Elaborating further, Amazon said an authorized engineer was working to remove a few servers to sort out some issues with the S3 billing system. However, while the engineer was following laid down procedures to accomplish his task, trouble started when he entered the wrong input to a command. That blacked out more servers than intended and the process kick-started a domino effect.
Amazon, however, hasn’t stated if the act was purely accidental or there was more to it. The fate of the engineer too is unknown as of now.
Meanwhile, there were more servers that were rendered inaccessible for four hours at least. With such huge portions removed, the system required to be restarted again for them to be brought back to life. This again turned out to be more time consuming then ever as many of those systems hadn’t had a restart for several years now.

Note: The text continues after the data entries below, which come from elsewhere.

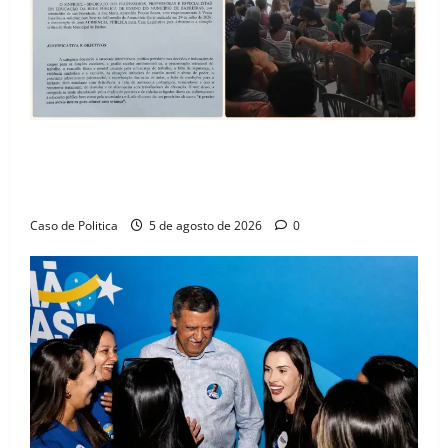
SINPROFE pede audiência pública na Câmara de
Barreiras sobre crise na educação e monitora
compromissos da SEDUC
Caso de Politica
5 de agosto de 2026
0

Further, while the systems were being restarted, the S3 was in no position to reply to any requests, something that continued for well around 4 hours. Naturally, all AWS services that had their data stored in S3 were also adversely affected.
Now with systems restored, Amazon stated they have learned their lessons and has committed to install enough safeguard to ensure anything of this scale does not get repeated. One of these includes modification of a tool that will make it impossible to delete more than a set number of servers.
Changes are also being introduced to the Amazon service health dashboard which itself got knocked out for several hours during the incident. Similarly, Amazon pledged they will introduce a measure that will speed up the recovery process in the event of an outage by ensuring speedy restarts.